What is needed: Show the lines of the material that contain the word "über".

Provided material:
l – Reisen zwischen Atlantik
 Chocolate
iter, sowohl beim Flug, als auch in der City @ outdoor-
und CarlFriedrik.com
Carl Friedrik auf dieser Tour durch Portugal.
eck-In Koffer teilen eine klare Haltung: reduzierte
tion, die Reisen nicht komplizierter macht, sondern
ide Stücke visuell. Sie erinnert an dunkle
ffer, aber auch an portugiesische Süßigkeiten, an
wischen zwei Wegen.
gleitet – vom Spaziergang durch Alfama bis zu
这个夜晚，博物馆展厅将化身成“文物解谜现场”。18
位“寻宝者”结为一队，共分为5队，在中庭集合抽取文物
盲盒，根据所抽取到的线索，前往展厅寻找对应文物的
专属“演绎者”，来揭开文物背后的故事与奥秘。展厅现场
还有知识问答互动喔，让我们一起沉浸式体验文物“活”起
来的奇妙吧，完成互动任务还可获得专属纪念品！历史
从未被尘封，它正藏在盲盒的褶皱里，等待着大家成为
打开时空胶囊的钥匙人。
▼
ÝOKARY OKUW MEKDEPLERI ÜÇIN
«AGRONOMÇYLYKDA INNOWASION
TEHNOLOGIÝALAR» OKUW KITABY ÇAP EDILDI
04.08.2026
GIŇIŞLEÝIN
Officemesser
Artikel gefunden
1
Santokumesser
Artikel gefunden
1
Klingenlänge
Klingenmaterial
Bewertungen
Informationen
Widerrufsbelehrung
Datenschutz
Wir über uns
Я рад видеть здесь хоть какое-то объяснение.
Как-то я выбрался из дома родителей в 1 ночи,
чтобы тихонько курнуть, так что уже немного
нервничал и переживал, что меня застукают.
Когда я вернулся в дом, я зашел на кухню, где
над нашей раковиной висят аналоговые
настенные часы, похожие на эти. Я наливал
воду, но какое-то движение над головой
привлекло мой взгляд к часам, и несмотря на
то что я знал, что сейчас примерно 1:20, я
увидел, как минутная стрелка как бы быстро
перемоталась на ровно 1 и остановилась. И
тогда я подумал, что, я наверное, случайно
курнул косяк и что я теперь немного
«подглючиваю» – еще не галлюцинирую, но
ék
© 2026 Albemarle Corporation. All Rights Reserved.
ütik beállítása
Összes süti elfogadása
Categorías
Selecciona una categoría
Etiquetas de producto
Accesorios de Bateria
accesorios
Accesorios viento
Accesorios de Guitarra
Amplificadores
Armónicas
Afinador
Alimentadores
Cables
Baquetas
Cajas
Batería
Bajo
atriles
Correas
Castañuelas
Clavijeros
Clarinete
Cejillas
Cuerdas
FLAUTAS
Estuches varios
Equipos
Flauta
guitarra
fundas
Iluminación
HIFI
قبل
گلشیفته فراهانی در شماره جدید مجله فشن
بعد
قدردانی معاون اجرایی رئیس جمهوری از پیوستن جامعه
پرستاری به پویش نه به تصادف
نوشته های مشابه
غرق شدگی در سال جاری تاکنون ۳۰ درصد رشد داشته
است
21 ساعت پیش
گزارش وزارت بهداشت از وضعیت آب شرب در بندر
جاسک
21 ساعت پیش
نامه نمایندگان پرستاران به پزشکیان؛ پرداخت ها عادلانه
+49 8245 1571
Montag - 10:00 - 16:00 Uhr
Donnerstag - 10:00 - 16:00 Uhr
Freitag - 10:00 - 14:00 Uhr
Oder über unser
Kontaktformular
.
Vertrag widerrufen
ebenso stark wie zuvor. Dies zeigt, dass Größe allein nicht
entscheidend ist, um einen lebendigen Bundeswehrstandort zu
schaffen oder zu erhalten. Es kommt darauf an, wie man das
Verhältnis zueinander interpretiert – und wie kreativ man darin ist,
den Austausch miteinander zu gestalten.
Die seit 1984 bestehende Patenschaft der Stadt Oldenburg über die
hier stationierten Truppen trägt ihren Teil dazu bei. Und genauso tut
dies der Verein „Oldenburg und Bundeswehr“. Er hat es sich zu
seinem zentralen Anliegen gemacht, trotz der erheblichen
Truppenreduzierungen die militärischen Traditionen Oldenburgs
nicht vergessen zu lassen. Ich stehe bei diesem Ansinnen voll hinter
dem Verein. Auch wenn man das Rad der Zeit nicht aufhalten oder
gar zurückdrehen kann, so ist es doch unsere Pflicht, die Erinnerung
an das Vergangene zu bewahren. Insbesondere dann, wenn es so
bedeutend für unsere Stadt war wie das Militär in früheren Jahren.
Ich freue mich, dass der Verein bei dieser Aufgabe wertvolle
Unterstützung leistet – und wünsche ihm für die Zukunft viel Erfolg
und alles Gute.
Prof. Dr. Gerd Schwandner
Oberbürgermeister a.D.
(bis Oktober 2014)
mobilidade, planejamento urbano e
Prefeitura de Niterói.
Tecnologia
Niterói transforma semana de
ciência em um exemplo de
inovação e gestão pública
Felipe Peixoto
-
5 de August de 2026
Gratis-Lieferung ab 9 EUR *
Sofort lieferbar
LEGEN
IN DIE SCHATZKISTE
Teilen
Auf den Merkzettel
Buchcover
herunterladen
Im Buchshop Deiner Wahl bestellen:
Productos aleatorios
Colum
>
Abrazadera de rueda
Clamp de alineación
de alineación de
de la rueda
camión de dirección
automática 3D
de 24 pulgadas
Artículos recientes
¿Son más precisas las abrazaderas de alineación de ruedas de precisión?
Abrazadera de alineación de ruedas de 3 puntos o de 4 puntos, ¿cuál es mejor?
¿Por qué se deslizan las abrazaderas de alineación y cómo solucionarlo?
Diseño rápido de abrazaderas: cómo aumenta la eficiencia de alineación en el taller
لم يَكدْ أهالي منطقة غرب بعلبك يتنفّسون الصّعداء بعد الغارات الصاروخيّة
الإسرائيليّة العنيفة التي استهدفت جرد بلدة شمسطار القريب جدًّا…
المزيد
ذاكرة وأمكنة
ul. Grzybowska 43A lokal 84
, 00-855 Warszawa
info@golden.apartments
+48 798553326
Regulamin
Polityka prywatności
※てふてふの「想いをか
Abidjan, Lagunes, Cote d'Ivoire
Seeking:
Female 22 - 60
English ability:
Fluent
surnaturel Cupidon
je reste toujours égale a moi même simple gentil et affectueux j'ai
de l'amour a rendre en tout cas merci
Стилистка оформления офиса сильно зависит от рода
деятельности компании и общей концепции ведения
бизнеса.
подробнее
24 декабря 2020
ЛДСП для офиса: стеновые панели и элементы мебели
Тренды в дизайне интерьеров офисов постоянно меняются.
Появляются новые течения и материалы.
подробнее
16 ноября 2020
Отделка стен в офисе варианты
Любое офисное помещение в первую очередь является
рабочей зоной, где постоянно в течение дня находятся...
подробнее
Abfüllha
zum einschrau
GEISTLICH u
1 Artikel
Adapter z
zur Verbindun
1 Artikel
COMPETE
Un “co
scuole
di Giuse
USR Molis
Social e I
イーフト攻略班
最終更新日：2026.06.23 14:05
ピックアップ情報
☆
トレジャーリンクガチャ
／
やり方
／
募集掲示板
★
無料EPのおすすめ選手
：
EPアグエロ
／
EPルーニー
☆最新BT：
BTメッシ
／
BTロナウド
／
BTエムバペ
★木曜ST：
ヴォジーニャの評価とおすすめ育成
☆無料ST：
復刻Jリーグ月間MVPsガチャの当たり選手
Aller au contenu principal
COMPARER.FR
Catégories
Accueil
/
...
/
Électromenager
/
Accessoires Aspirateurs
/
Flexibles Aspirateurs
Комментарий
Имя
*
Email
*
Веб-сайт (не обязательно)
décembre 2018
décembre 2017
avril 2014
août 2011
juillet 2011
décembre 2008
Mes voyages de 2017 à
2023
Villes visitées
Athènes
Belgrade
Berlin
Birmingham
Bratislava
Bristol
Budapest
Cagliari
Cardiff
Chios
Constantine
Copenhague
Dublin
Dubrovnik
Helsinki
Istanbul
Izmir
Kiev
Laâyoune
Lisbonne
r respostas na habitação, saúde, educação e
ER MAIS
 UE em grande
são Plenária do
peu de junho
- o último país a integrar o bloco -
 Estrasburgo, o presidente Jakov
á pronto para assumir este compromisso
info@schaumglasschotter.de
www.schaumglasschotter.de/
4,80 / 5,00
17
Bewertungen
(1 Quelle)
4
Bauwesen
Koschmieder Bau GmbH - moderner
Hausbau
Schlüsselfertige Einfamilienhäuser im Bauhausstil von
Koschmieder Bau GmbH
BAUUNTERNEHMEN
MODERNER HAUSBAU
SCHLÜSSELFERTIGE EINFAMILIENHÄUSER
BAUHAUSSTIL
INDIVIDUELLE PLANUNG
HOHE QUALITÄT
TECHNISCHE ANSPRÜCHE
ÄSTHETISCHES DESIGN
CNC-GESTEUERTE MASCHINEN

Output:
Wir über uns
Oder über unser
Die seit 1984 bestehende Patenschaft der Stadt Oldenburg über die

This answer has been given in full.